Code should not be split according to number of lines of code, it should be split according to functionality. Parts of your code that handle, say, templating, should go in different files (and possibly directories) than parts that handle, say, authentication. If you have a file that's thousands of lines long, it's almost certainly doing way too much and needs to be split up, if not refactored entirely.
Maybe you should start using classes then.
BTW, I definitely split the PHP code files at 1000 lines of code.
Use classes and OO programming. I have been to an workshop once "make love to your code" that stated to avoid functions that are longer as the space on your monitor (you should not scroll to look at the whole function)
Even quite large code files can be reasonably easy to manage if you organise them well. You should keep your functions short, keep related functions together, and name them well.
You will also find it easier to manage if you use an IDE with a function lookup table - I use Netbeans, and on the left hand side it gives me a panel with quick links to all the functions in my current file. It also gives me the ability to click on a line where a function is called and jump to the declaration (anwhere in the project).

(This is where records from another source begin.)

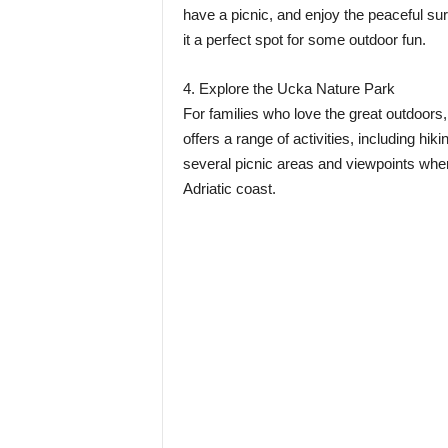
have a picnic, and enjoy the peaceful su
it a perfect spot for some outdoor fun.
4. Explore the Ucka Nature Park
For families who love the great outdoors,
offers a range of activities, including hi
several picnic areas and viewpoints wher
Adriatic coast.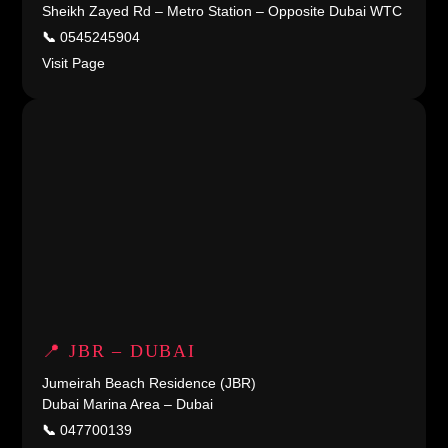
Sheikh Zayed Rd – Metro Station – Opposite Dubai WTC
📞
0545245904
Visit Page
📍 JBR – DUBAI
Jumeirah Beach Residence (JBR)
Dubai Marina Area – Dubai
📞
047700139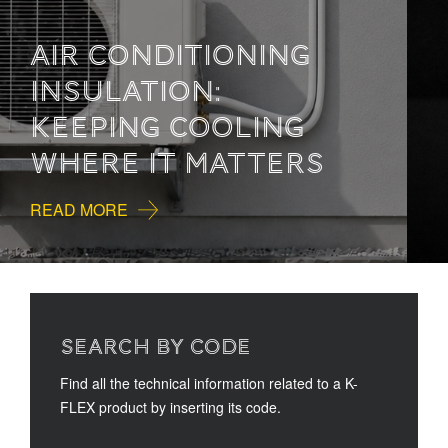
HOW TO READ
TECHNICAL
DOCUMENTATION
READ MORE
SEARCH BY CODE
Find all the technical information related to a K-
FLEX product by inserting its code.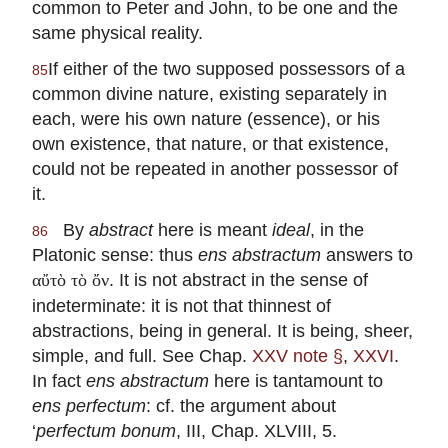
common to Peter and John, to be one and the
same physical reality.
If either of the two supposed possessors of a
85
common divine nature, existing separately in
each, were his own nature (essence), or his
own existence, that nature, or that existence,
could not be repeated in another possessor of
it.
By
abstract
here is meant
ideal
, in the
86
Platonic sense: thus
ens abstractum
answers to
. It is not abstract in the sense of
αὔτὸ τὸ ὄν
indeterminate: it is not that thinnest of
abstractions, being in general. It is being, sheer,
simple, and full. See Chap.
XXV note §
,
XXVI
.
In fact
ens abstractum
here is tantamount to
ens perfectum
: cf. the argument about
‘
perfectum bonum
, III, Chap. XLVIII, 5.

On the other hand, if you have code files several thousand lines long which consist of a single function, then yes, the odds are it will be very hard to manage, an no amount of IDE cleverness will help.
Related
I started a small project for me and a few friends to edit a few tables in a multi-database (mysql). Now the project is over several hundred pages and while it looks incredible on the ouside, it is stating to feel cluttered inside. no structure. here is what we have:
3 databases
several hundred tables make up the three DB.

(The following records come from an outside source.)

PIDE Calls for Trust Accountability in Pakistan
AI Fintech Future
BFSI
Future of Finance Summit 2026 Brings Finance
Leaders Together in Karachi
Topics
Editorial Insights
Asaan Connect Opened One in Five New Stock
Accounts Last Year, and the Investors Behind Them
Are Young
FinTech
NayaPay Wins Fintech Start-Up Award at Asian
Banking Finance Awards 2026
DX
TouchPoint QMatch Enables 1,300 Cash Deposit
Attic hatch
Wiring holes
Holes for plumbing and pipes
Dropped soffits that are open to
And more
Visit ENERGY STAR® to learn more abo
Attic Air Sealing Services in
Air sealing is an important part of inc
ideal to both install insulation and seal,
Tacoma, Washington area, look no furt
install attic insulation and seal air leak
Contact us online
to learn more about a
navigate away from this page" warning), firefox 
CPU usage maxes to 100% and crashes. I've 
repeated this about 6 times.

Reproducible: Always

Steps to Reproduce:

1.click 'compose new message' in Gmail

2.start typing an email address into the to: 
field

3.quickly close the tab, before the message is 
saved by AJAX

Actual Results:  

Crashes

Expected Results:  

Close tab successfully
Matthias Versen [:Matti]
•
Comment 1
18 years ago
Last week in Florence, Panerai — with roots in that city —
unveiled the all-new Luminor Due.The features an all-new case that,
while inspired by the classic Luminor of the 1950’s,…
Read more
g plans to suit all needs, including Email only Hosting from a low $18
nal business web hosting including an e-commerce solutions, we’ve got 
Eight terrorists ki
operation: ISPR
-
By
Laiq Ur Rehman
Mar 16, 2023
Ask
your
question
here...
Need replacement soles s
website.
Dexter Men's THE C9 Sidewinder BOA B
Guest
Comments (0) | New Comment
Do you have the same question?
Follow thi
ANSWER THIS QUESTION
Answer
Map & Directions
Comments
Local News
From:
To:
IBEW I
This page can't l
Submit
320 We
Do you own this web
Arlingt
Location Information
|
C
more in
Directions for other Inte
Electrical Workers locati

The php project is designed to make it easy to edit these tables instead of manually.
does anyone have a suggestion how to organize the code. I a starting to see repeated includes at the top of files, certain code is starting to repeat (I have functions for the more common ones)
I would like to stay away from "CLASS" type programming (unless you feel this might be best) only because it is an open source project and some of my friends are not that great at php, so want to keep it simple. but for organization, I could go to class style.
my biggest concerns is that the majority of pages (the html part) are tons of cut and paste. so each page is like the other. not sure how to consolidate those efficiently. I think once that part is figured out, the php code will trim up as well.
thanks
I'd go for the Object Oriented style here (or class type programming as you said :)). This will cut your code massively, it will also help if you need to change a function which is on multiple pages rather than changing multiple functions.
Your friends will thank you in the long run, especially when they embrace the goodness of OO.
If you mean "CLASS" as in OOP (Object Oriented Programming) it's definitely something you should consider. Arranging methods in objects is very convenient once you get used to it, when you have discovered the autoloader you'll know why.
You should also take a look on the market of MVC frameworks. MVC stands for Model, View and Controller and is a fairly common pattern amongst applications. I'd recommend looking at CodeIgniter which is very easy to get started with, even without an extensive PHP career.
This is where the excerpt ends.